**Your instructions**
The answer must be a single number: how many lines below contain "مؤقت".

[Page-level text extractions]
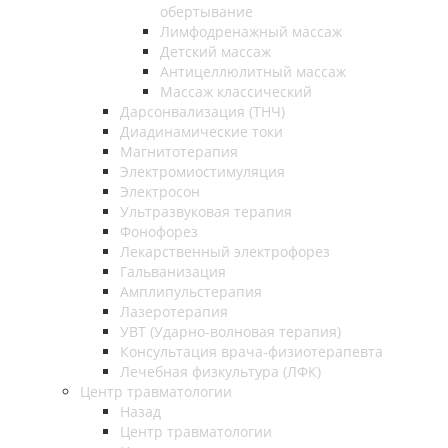
обертывание
Лимфодренажный массаж
Детский массаж
Антицеллюлитный массаж
Массаж классический
Дарсонвализация (ТНЧ)
Диадинамические токи
Магнитотерапия
Электромиостимуляция
Электросон
Ультразвуковая терапия
Фонофорез
Лекарственный электрофорез
Гальванизация
Амплипульстерапия
Лазеротерапия
УВТ (Ударно-волновая терапия)
Консультация врача-физиотерапевта
Лечебная физкультура (ЛФК)
Центр травматологии
Назад
Центр травматологии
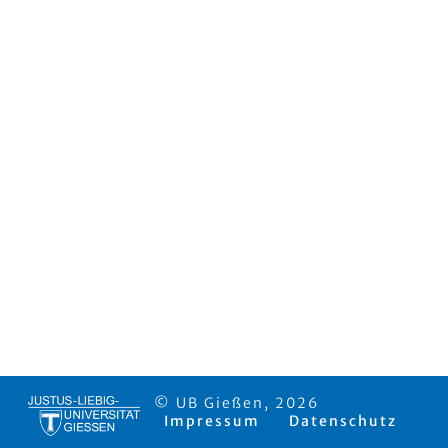
© UB Gießen, 2026
Impressum
Datenschutz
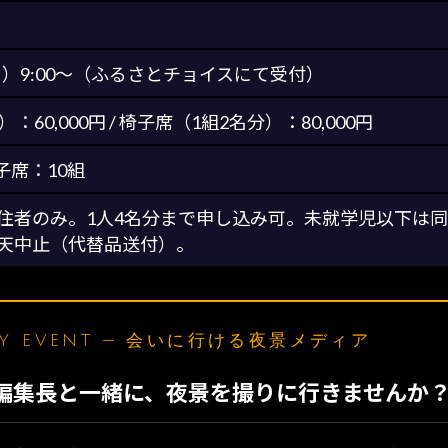
（日）9:00〜（ふるさとチョイスにて受付）
60,000円 / 椅子席（1組2名分）：80,000円
椅子席：10組
住者のみ。1人4名分まで申し込み可。未就学児以下は
天中止（代替品送付）。
LY EVENT — 会いに行ける夜景メディア
N編集長と一緒に、夜景を撮りに行きませんか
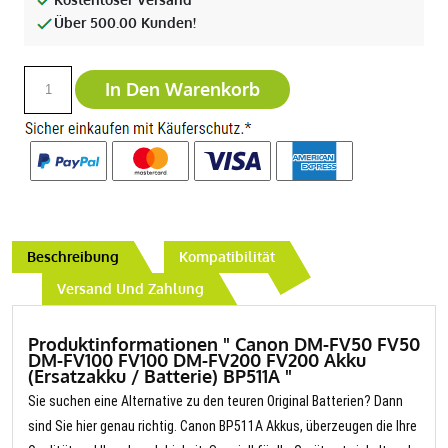
Über 500.00 Kunden!
In Den Warenkorb
Beschreibung
Kompatibilität
Versand Und Zahlung
Produktinformationen " Canon DM-FV50 FV50
DM-FV100 FV100 DM-FV200 FV200 Akku
(Ersatzakku / Batterie) BP511A "
Sie suchen eine Alternative zu den teuren Original Batterien? Dann
sind Sie hier genau richtig. Canon BP511A Akkus, überzeugen die Ihre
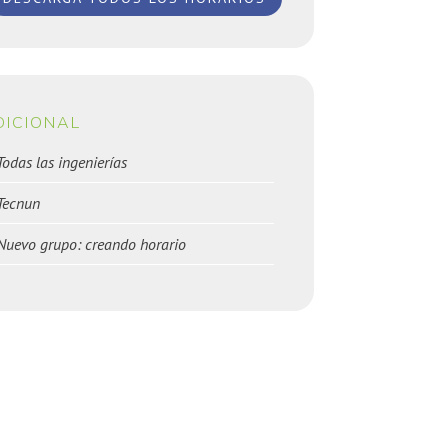
DICIONAL
Todas las ingenierías
Tecnun
Nuevo grupo: creando horario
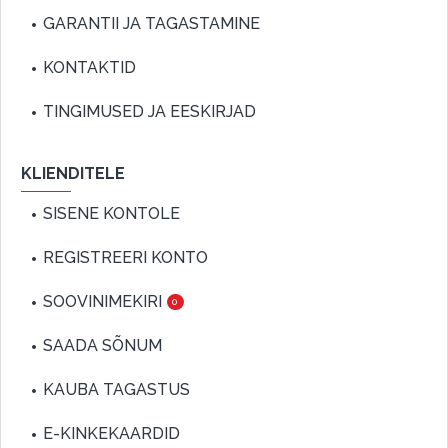
GARANTII JA TAGASTAMINE
KONTAKTID
TINGIMUSED JA EESKIRJAD
KLIENDITELE
SISENE KONTOLE
REGISTREERI KONTO
SOOVINIMEKIRI
0
SAADA SÕNUM
KAUBA TAGASTUS
E-KINKEKAARDID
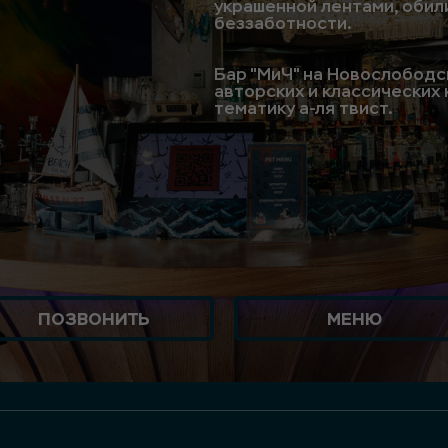
украшенной лентами, обил
беззаботности.
Бар "МиЧ" на Новослободс
авторских и классических
тематику а-ля твист.
ПОЗВОНИТЬ
МЕНЮ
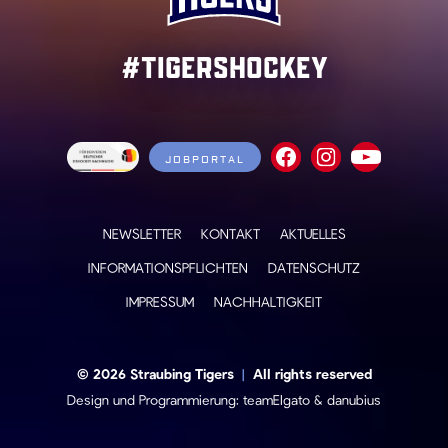
#TigersHockey
JOBPORTAL
NEWSLETTER
KONTAKT
AKTUELLES
INFORMATIONSPFLICHTEN
DATENSCHUTZ
IMPRESSUM
NACHHALTIGKEIT
© 2026 Straubing Tigers
|
All rights reserved
Design und Programmierung:
teamElgato
&
danubius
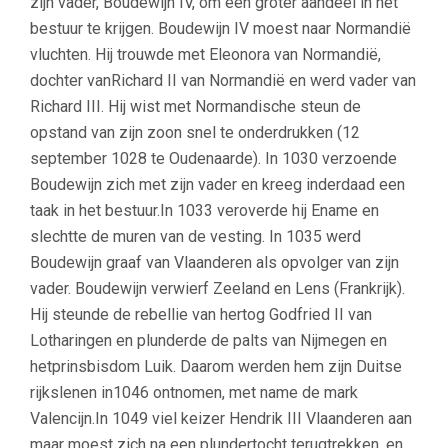
zijn vader, Boudewijn IV, om een groter aandeel in het
bestuur te krijgen. Boudewijn IV moest naar Normandië
vluchten. Hij trouwde met Eleonora van Normandië,
dochter vanRichard II van Normandië en werd vader van
Richard III. Hij wist met Normandische steun de
opstand van zijn zoon snel te onderdrukken (12
september 1028 te Oudenaarde). In 1030 verzoende
Boudewijn zich met zijn vader en kreeg inderdaad een
taak in het bestuur.In 1033 veroverde hij Ename en
slechtte de muren van de vesting. In 1035 werd
Boudewijn graaf van Vlaanderen als opvolger van zijn
vader. Boudewijn verwierf Zeeland en Lens (Frankrijk).
Hij steunde de rebellie van hertog Godfried II van
Lotharingen en plunderde de palts van Nijmegen en
hetprinsbisdom Luik. Daarom werden hem zijn Duitse
rijkslenen in1046 ontnomen, met name de mark
Valencijn.In 1049 viel keizer Hendrik III Vlaanderen aan
maar moest zich na een plundertocht terugtrekken, en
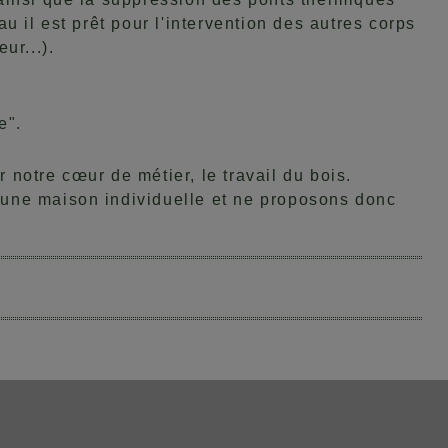
au il est prêt pour l'intervention des autres corps
ur...).
e".
 notre cœur de métier, le travail du bois.
d'une maison individuelle et ne proposons donc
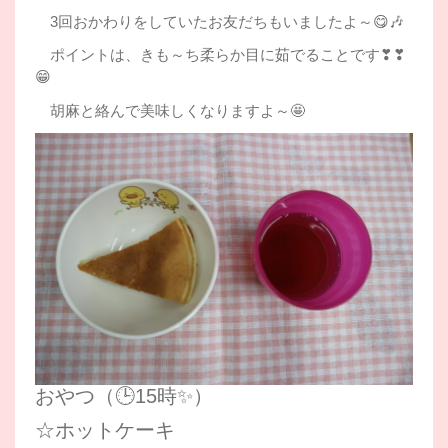
3回おかわりをしていたお友だちもいましたよ～😋🎶
ポイントは、きも～ち柔らか目に茹でることです❣❣
😁
胡麻と絡んで美味しくなりますよ～🤩
おやつ（🕒15時✨）
☆ホットケーキ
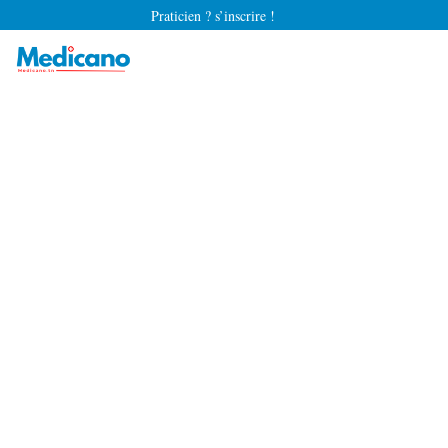
Praticien ? s’inscrire !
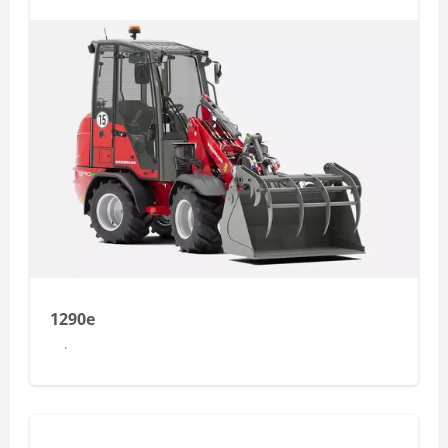
1290e
Dowiedz się więcej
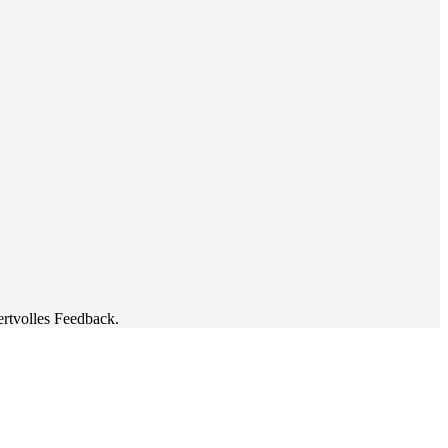
ertvolles Feedback.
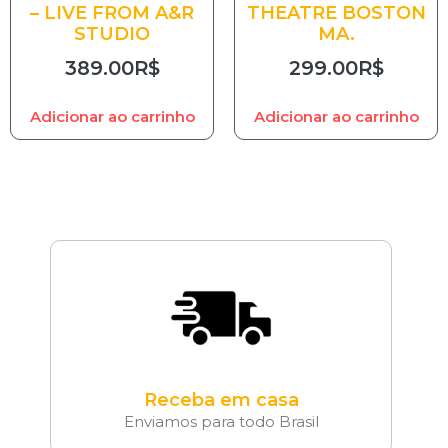
– LIVE FROM A&R
THEATRE BOSTON
STUDIO
MA.
389.00
R$
299.00
R$
Adicionar ao carrinho
Adicionar ao carrinho
Receba em casa
Enviamos para todo Brasil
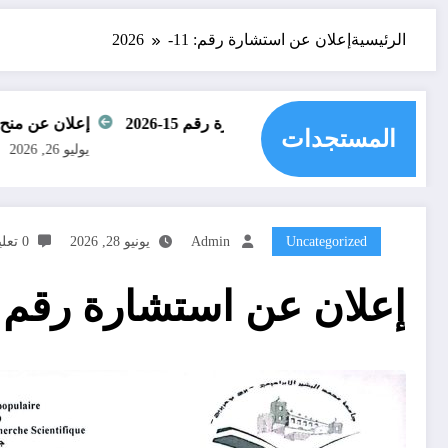
الرئيسية
إعلان عن استشارة رقم: 11-2026
لان عن منح مؤقت للاستشارة رقم 15-2026
إعلان عن منح مؤقت للحصة 2 من الاستش
المستجدات
 26, 2026
يوليو 26, 2026
Uncategorized
Admin
يونيو 28, 2026
0 تعليقات
إعلان عن استشارة رقم: 11-026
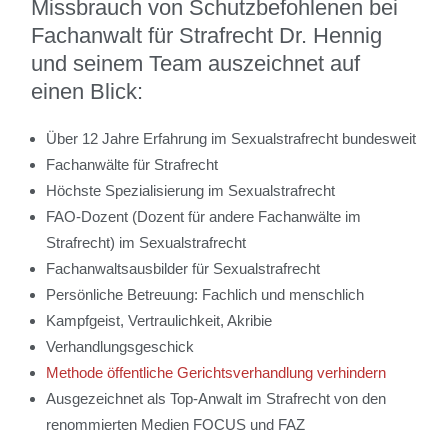
Missbrauch von Schutzbefohlenen bei
Fachanwalt für Strafrecht Dr. Hennig
und seinem Team auszeichnet auf
einen Blick:
Über 12 Jahre Erfahrung im Sexualstrafrecht bundesweit
Fachanwälte für Strafrecht
Höchste Spezialisierung im Sexualstrafrecht
FAO-Dozent (Dozent für andere Fachanwälte im
Strafrecht) im Sexualstrafrecht
Fachanwaltsausbilder für Sexualstrafrecht
Persönliche Betreuung: Fachlich und menschlich
Kampfgeist, Vertraulichkeit, Akribie
Verhandlungsgeschick
Methode öffentliche Gerichtsverhandlung verhindern
Ausgezeichnet als Top-Anwalt im Strafrecht von den
renommierten Medien FOCUS und FAZ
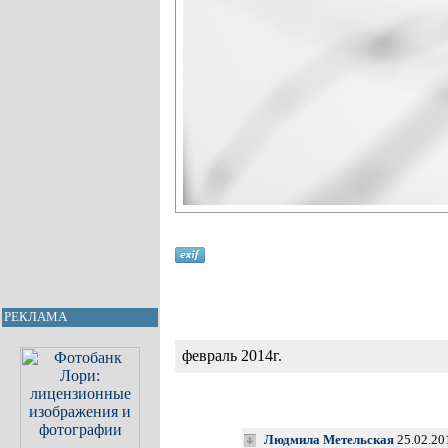
РЕКЛАМА
февраль 2014г.
Людмила Метельская
25.02.20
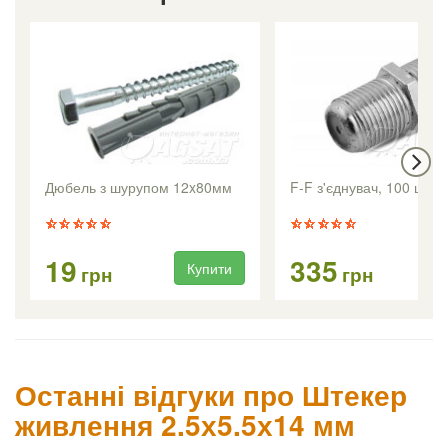
Дюбель з шурупом 12x80мм
F-F з'єднувач, 100 шт.
19
335
Купити
Ку
грн
грн
Останні відгуки про Штекер
живлення 2.5х5.5х14 мм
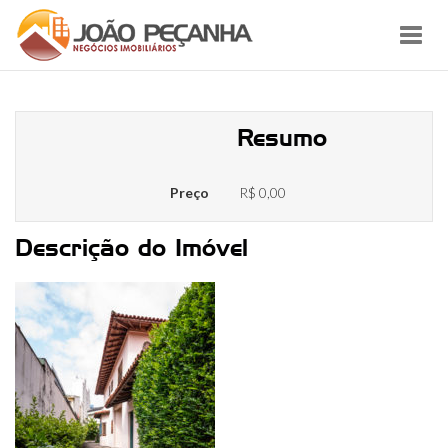
Toggl
navig
Montezuma 32-28
Resumo
Preço
R$ 0,00
Descrição do Imóvel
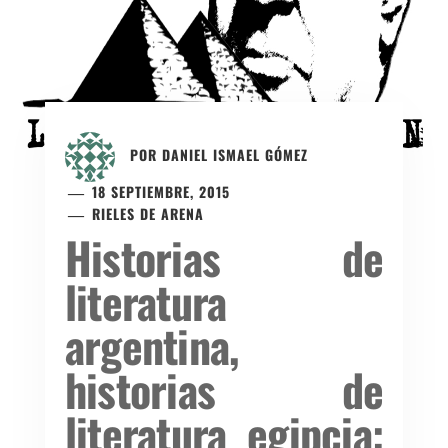
POR
DANIEL ISMAEL GÓMEZ
18 SEPTIEMBRE, 2015
RIELES DE ARENA
Historias de
literatura
argentina,
historias de
literatura egipcia:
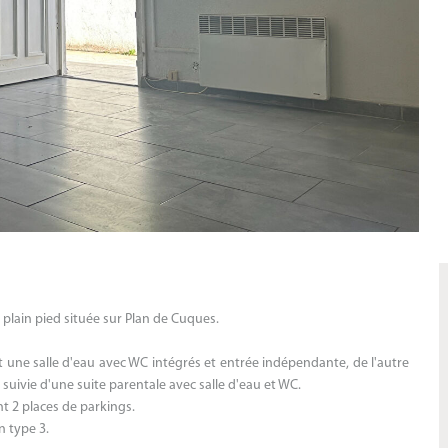
lain pied située sur Plan de Cuques.
ne salle d'eau avec WC intégrés et entrée indépendante, de l'autre
suivie d'une suite parentale avec salle d'eau et WC.
t 2 places de parkings.
n type 3.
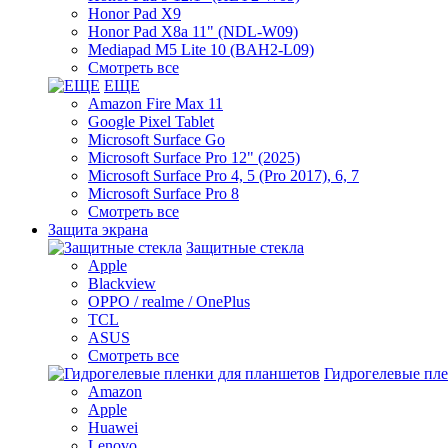
Honor Pad X9
Honor Pad X8a 11" (NDL-W09)
Mediapad M5 Lite 10 (BAH2-L09)
Смотреть все
ЕЩЕ
Amazon Fire Max 11
Google Pixel Tablet
Microsoft Surface Go
Microsoft Surface Pro 12" (2025)
Microsoft Surface Pro 4, 5 (Pro 2017), 6, 7
Microsoft Surface Pro 8
Смотреть все
Защита экрана
Защитные стекла
Apple
Blackview
OPPO / realme / OnePlus
TCL
ASUS
Смотреть все
Гидрогелевые пл
Amazon
Apple
Huawei
Lenovo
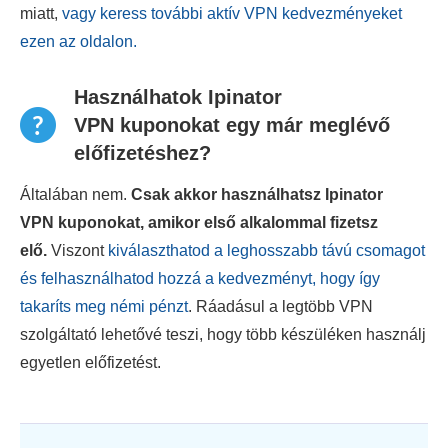
miatt,
vagy keress további aktív VPN kedvezményeket
ezen az oldalon.
Használhatok Ipinator
VPN kuponokat egy már meglévő
előfizetéshez?
Általában nem.
Csak akkor használhatsz Ipinator
VPN kuponokat, amikor első alkalommal fizetsz
elő.
Viszont
kiválaszthatod a leghosszabb távú csomagot
és felhasználhatod hozzá a kedvezményt, hogy így
takaríts meg némi pénzt
. Ráadásul a legtöbb VPN
szolgáltató lehetővé teszi, hogy több készüléken használj
egyetlen előfizetést.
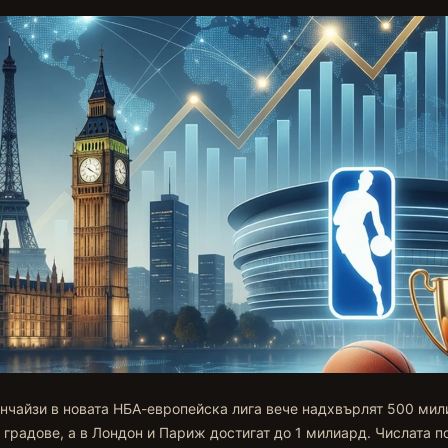
нчайзи в новата НБА-европейска лига вече надхвърлят 500 мил
 градове, а в Лондон и Париж достигат до 1 милиард. Числата п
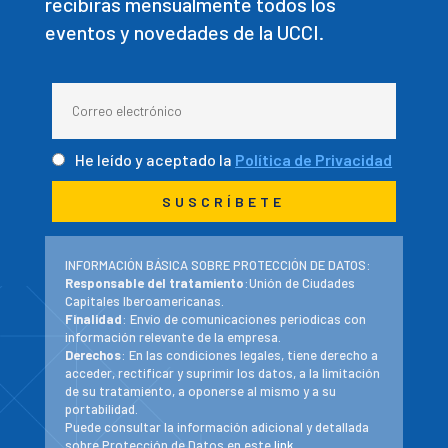
recibirás mensualmente todos los
eventos y novedades de la UCCI.
He leído y aceptado la
Política de Privacidad
INFORMACIÓN BÁSICA SOBRE PROTECCIÓN DE DATOS:
Responsable del tratamiento
:Unión de Ciudades
Capitales Iberoamericanas.
Finalidad
: Envío de comunicaciones periodicas con
información relevante de la empresa.
Derechos
: En las condiciones legales, tiene derecho a
acceder, rectificar y suprimir los datos, a la limitación
de su tratamiento, a oponerse al mismo y a su
portabilidad.
Puede consultar la información adicional y detallada
sobre Protección de Datos en este
link
.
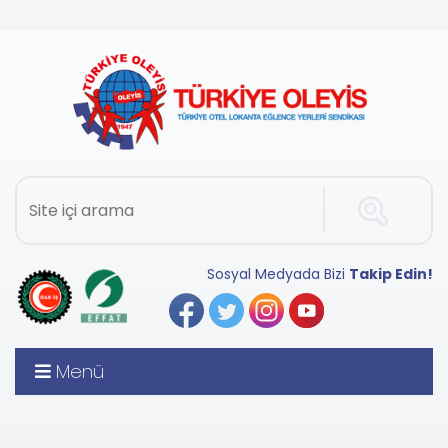
Sosyal Medyada Bizi
Takip Edin!
Menü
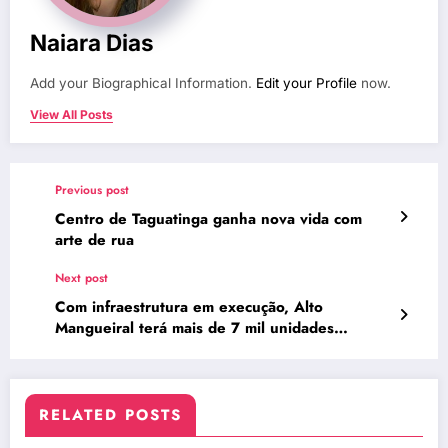
Naiara Dias
Add your Biographical Information.
Edit your Profile
now.
View All Posts
Previous post
Centro de Taguatinga ganha nova vida com
arte de rua
Next post
Com infraestrutura em execução, Alto
Mangueiral terá mais de 7 mil unidades
habitacionais
RELATED POSTS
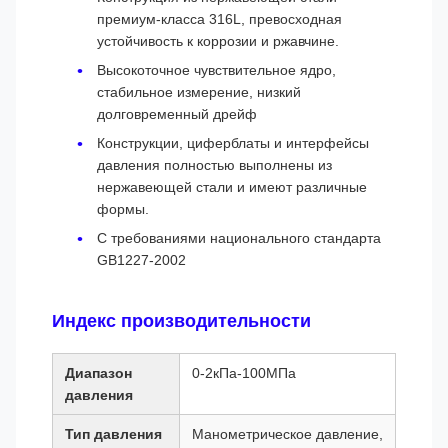
премиум-класса 316L, превосходная
устойчивость к коррозии и ржавчине.
Высокоточное чувствительное ядро,
стабильное измерение, низкий
долговременный дрейф
Конструкции, циферблаты и интерфейсы
давления полностью выполнены из
нержавеющей стали и имеют различные
формы.
С требованиями национального стандарта
GB1227-2002
Индекс производительности
Диапазон
0-2кПа-100МПа
давления
Тип давления
Манометрическое давление,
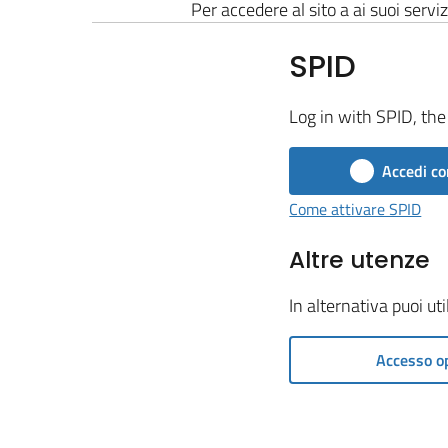
Per accedere al sito a ai suoi serviz
SPID
Log in with SPID, the 
Accedi co
Come attivare SPID
Altre utenze
In alternativa puoi ut
Accesso o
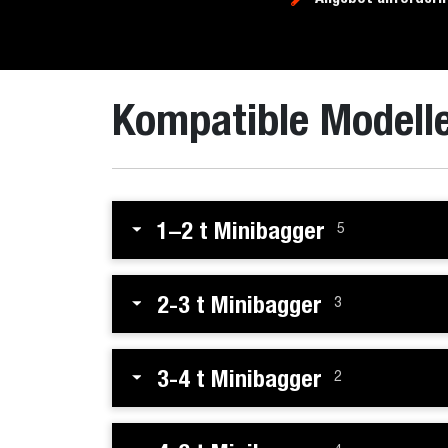
Kompatible Modell
1–2 t Minibagger
5
2-3 t Minibagger
3
3-4 t Minibagger
2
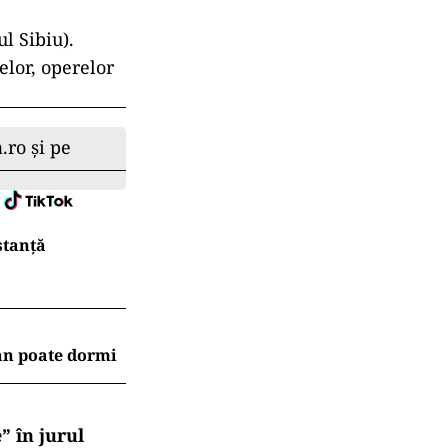
l Sibiu).
elor, operelor
.ro și pe
stanță
an poate dormi
” în jurul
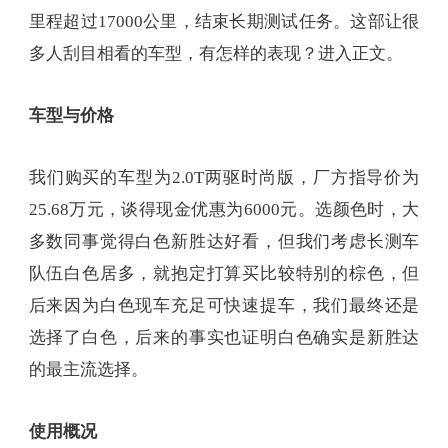
里程超过17000公里，结束长期测试任务。这部让很
多人刮目相看的车型，有怎样的表现？进入正文。
车型与价格
我们购买的车型为2.0T两驱时尚版，厂方指导价为
25.68万元，谈得现金优惠为6000元。选颜色时，大
多数同事觉得白色新胜达好看，但我们考虑长测车
队伍白色居多，就抱定打算买比较特别的棕色，但
后来因为白色现车充足可快速提车，我们最终还是
选择了白色，后来的事实也证明白色确实是新胜达
的最主流选择。
使用概况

**Reply to the task**
2